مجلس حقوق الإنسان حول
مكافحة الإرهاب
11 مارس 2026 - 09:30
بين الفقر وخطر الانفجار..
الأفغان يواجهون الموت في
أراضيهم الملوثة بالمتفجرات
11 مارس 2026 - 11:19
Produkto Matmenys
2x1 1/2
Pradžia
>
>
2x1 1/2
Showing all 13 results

^^^^^^^^

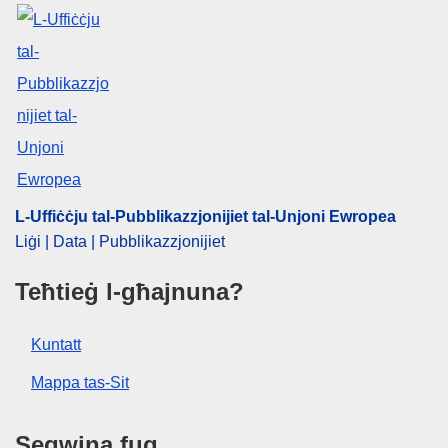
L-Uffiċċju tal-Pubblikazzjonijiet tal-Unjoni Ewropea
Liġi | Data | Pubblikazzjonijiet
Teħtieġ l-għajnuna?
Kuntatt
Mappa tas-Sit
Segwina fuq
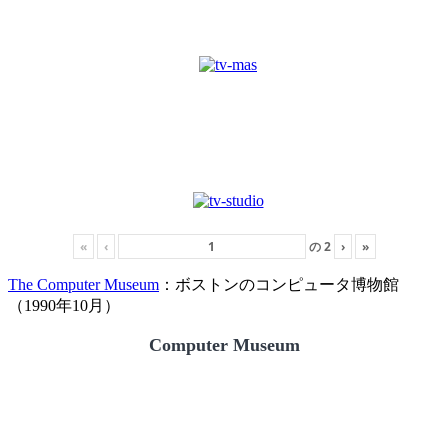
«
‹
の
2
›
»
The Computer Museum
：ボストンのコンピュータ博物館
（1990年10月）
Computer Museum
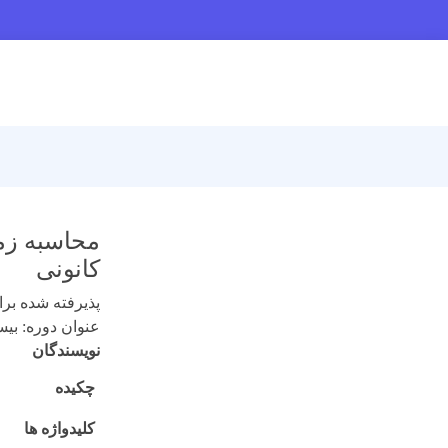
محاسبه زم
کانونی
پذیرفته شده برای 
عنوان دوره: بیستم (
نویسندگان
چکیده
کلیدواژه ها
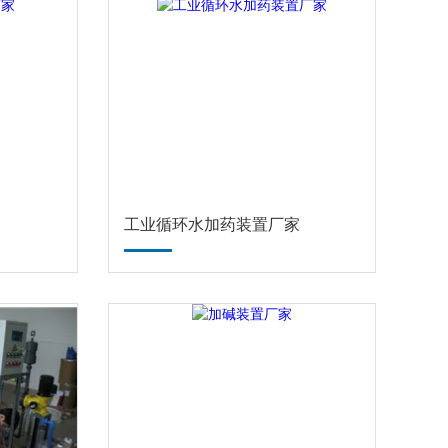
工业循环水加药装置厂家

^^^^^^^^

WORK INSTRUCTIONS: Among the entries above, the line containing "11 مارس 2026 - 11:19", the line containing "Showing all 13 results", and all lines between them are to be restated word for word; nothing else belongs in the reply.

ANSWER AREA:
11 مارس 2026 - 11:19
Produkto Matmenys
2x1 1/2
Pradžia
>
>
2x1 1/2
Showing all 13 results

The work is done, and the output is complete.